CN103945227A

CN103945227A - Video semantic block partition method based on light stream clustering

Info

Publication number: CN103945227A
Application number: CN201410153245.8A
Authority: CN
Inventors: 林巍峣; 王薇月
Original assignee: Shanghai Jiaotong University
Current assignee: Shanghai Jiaotong University
Priority date: 2014-04-16
Filing date: 2014-04-16
Publication date: 2014-07-23
Anticipated expiration: 2034-04-16
Also published as: CN103945227B

Abstract

The invention provides a video semantic block partition method based on light stream clustering. The detection result of consistent motion areas under the same motion mode and the light stream information are combined, a relevant matrix is built, spectral clustering is carried out, labels obtained after clustering are used as feature vectors, and secondary clustering is carried out on different motion modes. According to the method, the detection result of the consistent motion areas can be well applied, and the relevant information of the scene motion under the same motion mode and the global information of the scene motion under the different motion modes can be effectively mastered. The information of the scene motion is mastered accurately, and the method plays an important role in improving the accuracy rate of relevant applications like mode recognition.

Description

Video semanteme piece dividing method based on light stream cluster

Technical field

The present invention relates to a kind of video semanteme piece cutting techniques, relate in particular to the video semanteme piece cutting techniques on light stream cluster basis, that is: carry out scene by the light stream cluster to video and cut apart, then use segmentation result to continue to obtain the piecemeal that motor pattern is more easily expressed.

Background technology

Semantic chunk in video refers to the consistent region of motor pattern.It is very important that video semanteme piece is segmented in image processing field, and it is widely used at aspects such as traffic monitoring, dense population monitoring.
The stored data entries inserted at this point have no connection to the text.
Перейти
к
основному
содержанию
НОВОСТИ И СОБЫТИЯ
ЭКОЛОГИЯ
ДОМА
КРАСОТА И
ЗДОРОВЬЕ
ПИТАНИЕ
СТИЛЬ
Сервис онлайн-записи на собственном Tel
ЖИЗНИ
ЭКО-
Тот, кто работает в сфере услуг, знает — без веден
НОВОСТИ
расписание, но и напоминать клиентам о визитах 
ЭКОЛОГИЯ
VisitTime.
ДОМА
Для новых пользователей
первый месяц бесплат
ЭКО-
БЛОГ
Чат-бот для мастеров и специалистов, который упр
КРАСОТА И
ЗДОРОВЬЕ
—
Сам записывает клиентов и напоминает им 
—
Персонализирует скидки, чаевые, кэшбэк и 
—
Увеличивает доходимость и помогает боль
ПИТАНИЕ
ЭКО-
Consistent moving region detection technique is a very important technology in video and image processing field, the method detecting about consistent moving region has a lot, through the literature search of prior art is found, as, high density that what paper " A lagrangian particle dynamics approach for crowd flow segmentation and stability analysis " that the people such as S.Ali deliver for 2007 on " Conference on Computer Vision and Pattern Recognition " proposed the cut apart consistent moving region of trooping.But these methods are cut apart mainly for a kind of stable motor pattern.If hold the different motion pattern of video Same Scene, these methods are far from being enough.As there being the motor patterns such as left-hand rotation, right-hand rotation, craspedodrome in traffic video, every kind of pattern has the consistent moving region of different vehicles, between many regions, overlaps each other, and is not suitable for right-hand rotation scene or craspedodrome scene for the division of the consistent moving region of left-hand rotation scene.Dividing semantic chunk, is the world subdivision that obtains more reasonably, more fully describing Same Scene different motion pattern, and it has very important effect to work such as Describing Motion pattern, identifications.
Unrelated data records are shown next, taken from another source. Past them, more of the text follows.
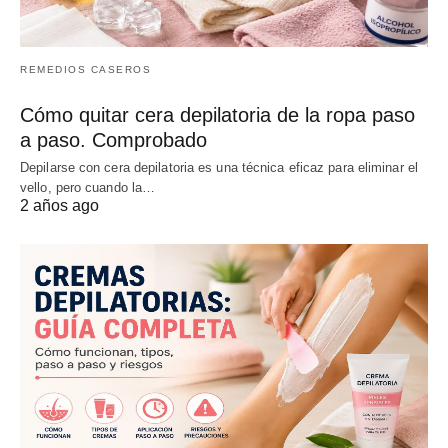
REMEDIOS CASEROS
Cómo quitar cera depilatoria de la ropa paso
a paso. Comprobado
Depilarse con cera depilatoria es una técnica eficaz para eliminar el
vello, pero cuando la…
2 años ago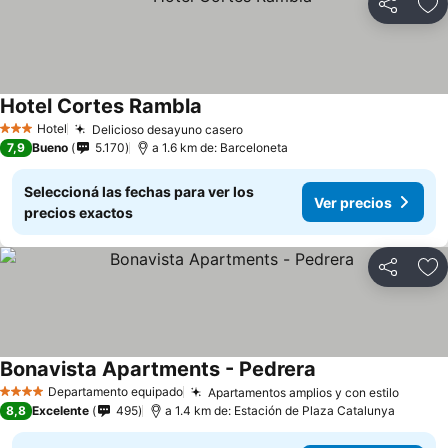
Compartir
Añ
Hotel Cortes Rambla
Hotel
Delicioso desayuno casero
3 Estrellas
7,9
Bueno
5.170
a 1.6 km de: Barceloneta
Seleccioná las fechas para ver los
Ver precios
precios exactos
Compartir
Añ
Bonavista Apartments - Pedrera
Departamento equipado
Apartamentos amplios y con estilo
4 Estrellas
8,8
Excelente
495
a 1.4 km de: Estación de Plaza Catalunya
In addition the paper " Multi-camera activity correlation analysis " that, the people such as C.C.Loy delivers for 2007 on " Conference on Computer Vision and Pattern Recognition " has proposed a kind of method of auto Segmentation semantic chunk.The method is mainly found semantic chunk by the correlation of foreground moving, and its subject matter is, it mainly considers the motor pattern correlation of consecutive frame, neighbor, has no idea to hold the global characteristics of scene.

Therefore,, for above variety of problems, we need to find a kind of different time motor pattern of can holding and can grasp again the method for overall different pixels movement relation and divide semantic chunk.

Summary of the invention

For defect of the prior art, the object of this invention is to provide a kind of video semanteme piece dividing method based on light stream cluster.

According to a kind of video semanteme piece dividing method based on light stream cluster provided by the invention, comprise following steps:

Step 1: the optical flow field of the video that input contains different motion pattern, wherein, described video has T frame, every frame is containing M × N pixel, M, N are respectively the length and width of every two field picture, total T-1 of described optical flow field, and each optical flow field is two two-dimensional matrixs that size is M × N, one is x direction, and one is y direction;

Step 2: carry out cluster for each optical flow field in T-1 optical flow field, obtain U consistent moving region;

Step 3: consistent U moving region is classified as to S (S<U) consistent moving region group, and indicate each consistent moving region as area classification label (if Fig. 2 is the unanimously signal of area classification label in different optical flow fields) with the label of consistent moving region group;

Step 4: utilize the area classification label that step 3 obtains to carry out construction feature vector to each pixel in M × N pixel, obtain altogether M × N characteristic vector C ₁, C ₂..., C _{m × N}; The characteristic vector of m pixel is by cascading up the label of the consistent moving region group under m is in each optical flow field to obtain;

Step 5: according to characteristic vector C ₁, C ₂..., C _{m × N}, M × N point carried out to the semantic chunk that K-means cluster obtains splitting.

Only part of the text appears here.